Hacker News new | past | comments | ask | show | jobs | submit login

The commit that fixes this issue:

https://github.com/gitster/git/commit/684dd4c2b414bcf648505e...

(Surprise, the root cause is a cache)




Another cachelty


well played. I think that just got added to my standard vocabulary. Caching has caused more errors and bugs that I've had to deal with than I can recall. My favorite was an off by one error where we returned nicely cached info -- just for the previous user who came through our system! :facepalm: That was a bad one.


That's because essentially, "state" and "caching" are the same thing on some level.

And the problem with state is that you have to make sure all your state transitions don't cause bugs. What we know as a "cache" is essentially creating new state representing existing state, with all new transitions...

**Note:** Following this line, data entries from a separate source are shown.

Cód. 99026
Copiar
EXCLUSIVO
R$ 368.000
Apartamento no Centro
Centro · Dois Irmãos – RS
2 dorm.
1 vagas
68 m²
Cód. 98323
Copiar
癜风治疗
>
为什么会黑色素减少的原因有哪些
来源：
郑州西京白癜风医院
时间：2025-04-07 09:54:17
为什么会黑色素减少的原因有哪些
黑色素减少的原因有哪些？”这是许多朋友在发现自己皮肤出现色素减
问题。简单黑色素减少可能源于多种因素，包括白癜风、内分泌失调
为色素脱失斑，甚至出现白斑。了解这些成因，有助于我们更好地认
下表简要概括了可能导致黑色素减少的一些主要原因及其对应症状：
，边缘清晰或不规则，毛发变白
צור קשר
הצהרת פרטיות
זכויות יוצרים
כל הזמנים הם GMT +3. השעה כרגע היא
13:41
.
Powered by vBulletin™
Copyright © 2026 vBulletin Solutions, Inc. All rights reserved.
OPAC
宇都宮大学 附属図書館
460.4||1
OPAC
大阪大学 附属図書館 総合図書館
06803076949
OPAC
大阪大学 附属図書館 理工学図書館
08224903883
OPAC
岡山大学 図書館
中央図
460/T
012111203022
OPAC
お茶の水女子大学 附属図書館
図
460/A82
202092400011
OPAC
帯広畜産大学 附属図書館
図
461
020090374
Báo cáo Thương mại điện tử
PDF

I like to look at caching as a form of denormalization - introducing redundancy to improve performance. And whenever we have redundancy, we have to make sure all our copies are synchronized, which can be tricky, especially in a concurrent environment.

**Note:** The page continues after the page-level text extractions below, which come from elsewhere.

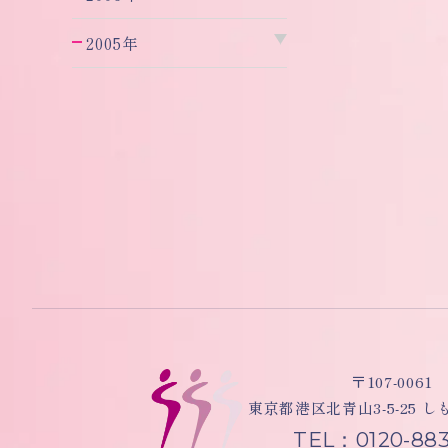
2005年
〒107-0061
東京都港区北青山3-5-25 
TEL：0120-883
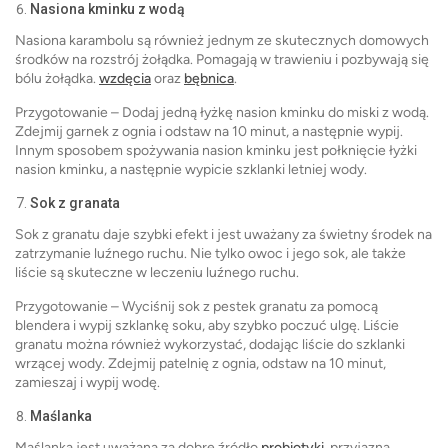
Nasiona kminku z wodą
Nasiona karambolu są również jednym ze skutecznych domowych
środków na rozstrój żołądka. Pomagają w trawieniu i pozbywają się
bólu żołądka.
wzdęcia
oraz
bębnica
.
Przygotowanie – Dodaj jedną łyżkę nasion kminku do miski z wodą.
Zdejmij garnek z ognia i odstaw na 10 minut, a następnie wypij.
Innym sposobem spożywania nasion kminku jest połknięcie łyżki
nasion kminku, a następnie wypicie szklanki letniej wody.
Sok z granata
Sok z granatu daje szybki efekt i jest uważany za świetny środek na
zatrzymanie luźnego ruchu. Nie tylko owoc i jego sok, ale także
liście są skuteczne w leczeniu luźnego ruchu.
Przygotowanie – Wyciśnij sok z pestek granatu za pomocą
blendera i wypij szklankę soku, aby szybko poczuć ulgę. Liście
granatu można również wykorzystać, dodając liście do szklanki
wrzącej wody. Zdejmij patelnię z ognia, odstaw na 10 minut,
zamieszaj i wypij wodę.
Maślanka
Maślanka jest uważana za dobre źródło
probiotyki
, przyjazna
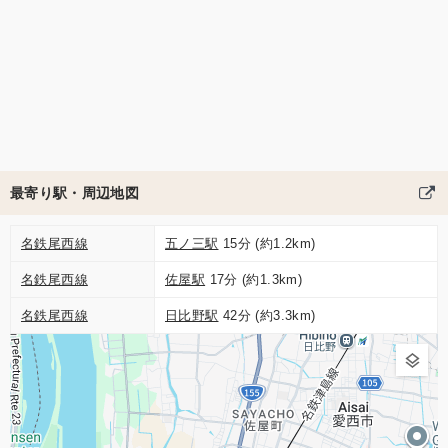
最寄り駅・周辺地図
名鉄尾西線
五ノ三駅
15分 (約1.2km)
名鉄尾西線
佐屋駅
17分 (約1.3km)
名鉄尾西線
日比野駅
42分 (約3.3km)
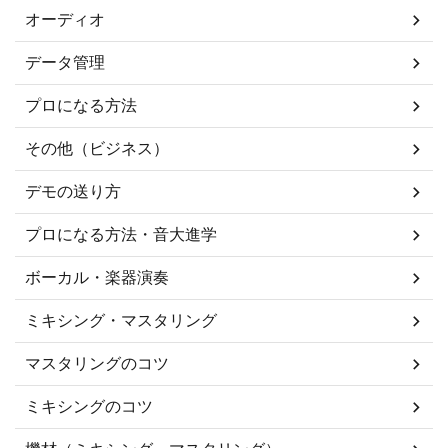
オーディオ
データ管理
プロになる方法
その他（ビジネス）
デモの送り方
プロになる方法・音大進学
ボーカル・楽器演奏
ミキシング・マスタリング
マスタリングのコツ
ミキシングのコツ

On the other hand, the whole point of normalization in databases is to avoid redundancy and have "single source of truth".

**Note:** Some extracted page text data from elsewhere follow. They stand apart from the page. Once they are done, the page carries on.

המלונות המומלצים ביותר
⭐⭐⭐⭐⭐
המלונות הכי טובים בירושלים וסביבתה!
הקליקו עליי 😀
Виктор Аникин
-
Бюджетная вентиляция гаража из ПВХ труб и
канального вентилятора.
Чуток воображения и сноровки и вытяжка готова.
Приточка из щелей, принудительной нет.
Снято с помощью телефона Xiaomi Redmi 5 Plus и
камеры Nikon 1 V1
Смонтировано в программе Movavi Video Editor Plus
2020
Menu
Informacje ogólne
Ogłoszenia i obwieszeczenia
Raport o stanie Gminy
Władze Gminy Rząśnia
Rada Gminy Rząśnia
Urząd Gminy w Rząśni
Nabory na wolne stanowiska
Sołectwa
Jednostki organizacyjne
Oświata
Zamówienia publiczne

I find the concepts of normalization and denormalization applicable and helpful outside databases as well, though a different terminology is often used.


In that light, a cache is a form of partition, so it can be available xor consistent with its source.

https://en.wikipedia.org/wiki/CAP_theorem


Cache is a type of state but not necessarily the other way around


In the efficient implementation of a pure functional language (say Haskell without MVars), what really is the difference between state and cache?

I know this is overly philosophical, and in practical scenarios we readily (although not always unambiguously) differentiate between "cache" and "state", but the point about transitions and that being a major source of bugs still stands.


> In the efficient implementation of a pure functional language (say Haskell without MVars), what really is the difference between state and cache?

If you want to unify state and cache, you might want to go down a different route:

Think of log based filesystems (or a log based data base).

Instead of defining your operations in terms of state, you define them as pure functions of the log.

So your log is full of operations. Writing just means appending a symbolic operation like `write(key, value)` to your log.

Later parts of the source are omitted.